ValueAct Capital Just Bought $1.2 Billion Of This Stock….

ValueAct Capital Just Bought $1.2 Billion Of This Stock….

If you ask me, $1.2 billion is a lot of money.

Even for Jeffrey Ubben (that handsome devil!) and ValueAct Capital $1.2 billion is a lot of money.

Therefore I think I can safely conclude that when Ubben has ValueAct invest $1.2 billion into a single company…….that he must have serious conviction in the investment idea.

ValueAct Capital’s Q1 letter disclosed this $1.2 billion position in a single company. In the Q1 letter ValueAct (or Ubben if you prefer) noted that his best investments have been in sectors that have fallen out of favor.

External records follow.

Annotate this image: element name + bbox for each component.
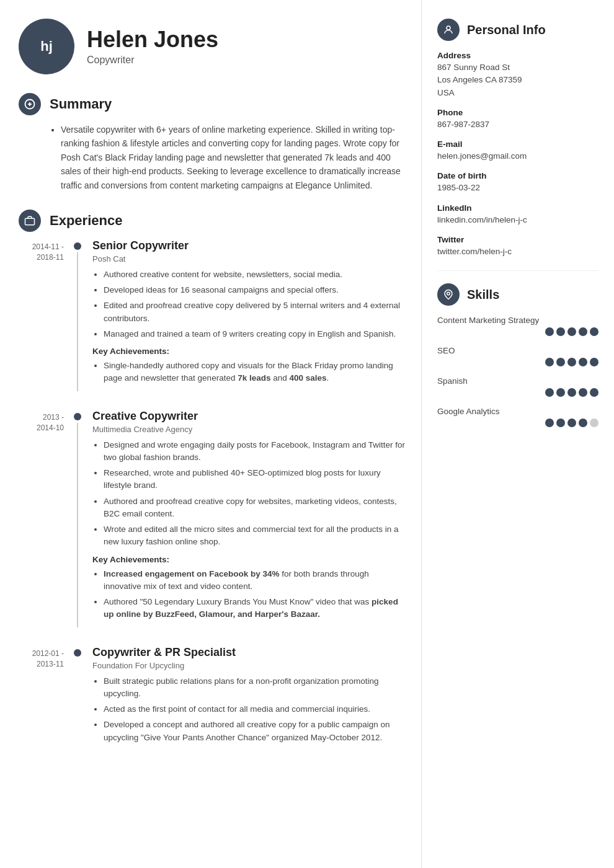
skill-name-1: Content Marketing Strategy <box>437 316 598 325</box>
dob-label: Date of birth <box>437 171 598 180</box>
skill-item-4: Google Analytics <box>437 407 598 427</box>
dot <box>567 327 576 336</box>
exp-date-2: 2013 - 2014-10 <box>19 410 71 627</box>
exp-bullets-3: Built strategic public relations plans f… <box>92 675 409 744</box>
experience-icon <box>19 210 41 232</box>
experience-item-3: 2012-01 - 2013-11 Copywriter & PR Specia… <box>19 646 409 750</box>
skill-name-3: Spanish <box>437 376 598 386</box>
experience-section: Experience 2014-11 - 2018-11 Senior Copy… <box>19 210 409 750</box>
phone-block: Phone 867-987-2837 <box>437 108 598 131</box>
exp-company-2: Multimedia Creative Agency <box>92 425 409 434</box>
exp-content-3: Copywriter & PR Specialist Foundation Fo… <box>92 646 409 750</box>
twitter-value: twitter.com/helen-j-c <box>437 246 598 258</box>
left-column: hj Helen Jones Copywriter Summary <box>0 0 422 868</box>
skill-dots-3 <box>437 388 598 397</box>
header-text: Helen Jones Copywriter <box>87 27 218 66</box>
svg-rect-3 <box>25 218 35 225</box>
exp-dot-3 <box>74 649 81 657</box>
skills-title: Skills <box>467 288 499 302</box>
exp-content-1: Senior Copywriter Posh Cat Authored crea… <box>92 239 409 391</box>
summary-header: Summary <box>19 93 409 115</box>
header-section: hj Helen Jones Copywriter <box>19 19 409 74</box>
skill-item-2: SEO <box>437 346 598 366</box>
exp-title-2: Creative Copywriter <box>92 410 409 423</box>
skill-dots-2 <box>437 358 598 366</box>
exp-company-1: Posh Cat <box>92 254 409 264</box>
exp-date-1: 2014-11 - 2018-11 <box>19 239 71 391</box>
dot-empty <box>590 418 598 427</box>
experience-item-1: 2014-11 - 2018-11 Senior Copywriter Posh… <box>19 239 409 391</box>
skill-dots-4 <box>437 418 598 427</box>
achievements-label-1: Key Achievements: <box>92 347 409 356</box>
bullet-item: Authored creative content for website, n… <box>104 268 409 281</box>
summary-section: Summary Versatile copywriter with 6+ yea… <box>19 93 409 192</box>
summary-icon <box>19 93 41 115</box>
personal-info-icon <box>437 19 460 41</box>
exp-dot-1 <box>74 242 81 250</box>
achievement-item: Increased engagement on Facebook by 34% … <box>104 568 409 593</box>
bullet-item: Acted as the first point of contact for … <box>104 703 409 715</box>
candidate-name: Helen Jones <box>87 27 218 52</box>
exp-line-1 <box>77 252 78 391</box>
dot <box>556 418 565 427</box>
dot <box>590 327 598 336</box>
twitter-block: Twitter twitter.com/helen-j-c <box>437 235 598 258</box>
bullet-item: Researched, wrote and published 40+ SEO-… <box>104 467 409 492</box>
experience-header: Experience <box>19 210 409 232</box>
bullet-item: Authored and proofread creative copy for… <box>104 495 409 521</box>
exp-dot-line-1 <box>71 239 84 391</box>
skill-item-3: Spanish <box>437 376 598 397</box>
linkedin-block: LinkedIn linkedin.com/in/helen-j-c <box>437 203 598 226</box>
dot <box>590 358 598 366</box>
exp-line-2 <box>77 423 78 627</box>
summary-text: Versatile copywriter with 6+ years of on… <box>61 123 409 192</box>
summary-title: Summary <box>50 96 112 112</box>
email-value: helen.jones@gmail.com <box>437 150 598 162</box>
address-value: 867 Sunny Road StLos Angeles CA 87359USA <box>437 61 598 99</box>
exp-bullets-2: Designed and wrote engaging daily posts … <box>92 439 409 549</box>
exp-content-2: Creative Copywriter Multimedia Creative … <box>92 410 409 627</box>
right-divider <box>437 270 598 271</box>
skill-name-2: SEO <box>437 346 598 355</box>
dot <box>567 418 576 427</box>
email-block: E-mail helen.jones@gmail.com <box>437 140 598 162</box>
dot <box>556 327 565 336</box>
bullet-item: Built strategic public relations plans f… <box>104 675 409 701</box>
dot <box>556 388 565 397</box>
bullet-item: Managed and trained a team of 9 writers … <box>104 328 409 340</box>
dot <box>579 418 587 427</box>
skills-header: Skills <box>437 283 598 306</box>
exp-dot-line-3 <box>71 646 84 750</box>
bullet-item: Wrote and edited all the micro sites and… <box>104 523 409 549</box>
avatar: hj <box>19 19 74 74</box>
phone-value: 867-987-2837 <box>437 118 598 131</box>
exp-dot-line-2 <box>71 410 84 627</box>
skill-item-1: Content Marketing Strategy <box>437 316 598 336</box>
dot <box>579 388 587 397</box>
exp-title-1: Senior Copywriter <box>92 239 409 252</box>
resume-page: hj Helen Jones Copywriter Summary <box>0 0 614 868</box>
skill-name-4: Google Analytics <box>437 407 598 416</box>
experience-title: Experience <box>50 213 122 229</box>
personal-info-header: Personal Info <box>437 19 598 41</box>
address-block: Address 867 Sunny Road StLos Angeles CA … <box>437 51 598 99</box>
address-label: Address <box>437 51 598 60</box>
twitter-label: Twitter <box>437 235 598 244</box>
achievement-item: Authored "50 Legendary Luxury Brands You… <box>104 596 409 621</box>
linkedin-label: LinkedIn <box>437 203 598 213</box>
dot <box>545 388 554 397</box>
experience-item-2: 2013 - 2014-10 Creative Copywriter Multi… <box>19 410 409 627</box>
dot <box>579 327 587 336</box>
right-column: Personal Info Address 867 Sunny Road StL… <box>422 0 614 868</box>
achievement-item: Single-handedly authored copy and visual… <box>104 360 409 385</box>
svg-point-5 <box>447 292 450 295</box>
linkedin-value: linkedin.com/in/helen-j-c <box>437 214 598 226</box>
svg-point-4 <box>447 26 450 30</box>
phone-label: Phone <box>437 108 598 117</box>
exp-achievements-2: Increased engagement on Facebook by 34% … <box>92 568 409 621</box>
dot <box>545 418 554 427</box>
exp-company-3: Foundation For Upcycling <box>92 661 409 670</box>
bullet-item: Developed ideas for 16 seasonal campaign… <box>104 284 409 296</box>
dot <box>545 327 554 336</box>
candidate-title: Copywriter <box>87 55 218 66</box>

Ubben explained that ValueAct’s portfolio often has some 30% invested in “out-of-favor sectors” at any given time. Past instances would include vertical software companies after the tech bubble popped in the early 2000s to legacy PC companies during the “mobility and cloud era.”

All right…..get to the point already!

Today Ubben sees bank stocks as out-of-favor, with the “U.S. banking system now having a structurally lower risk profile than any time in our investing lifetimes.” Ubben believes that the world’s central banks have successfully intervened in the industry, resulting in banks that are less leveraged, own higher quality assets, and are supported by more stable funding models.

The bank that ValueAct has invested a massive $1.2 billion into is Citigroup (C).

Ubben believes the bank has about $50 billion in free cash it could easily return to shareholders over the next two years in dividends or share buybacks without affecting its ability to achieve its earnings growth targets. Beyond that, Ubben believes that the New York-based bank has the ability to return $18 billion to $20 billion of capital a year.

As far as why shares are cheap today, Ubben argues that Citigroup is misunderstood and that the market is too focused on short-term quarterly volatility instead of on Citigroup’s excellent long-term prospects.

Ubben believes that Citigroup could generate a return of 15 percent or more on tangible common equity and deliver earnings per share of at least $10 by 2020, or more than double the earnings per share produced in 2017.  That would have to do good things for Citigroup’s share price.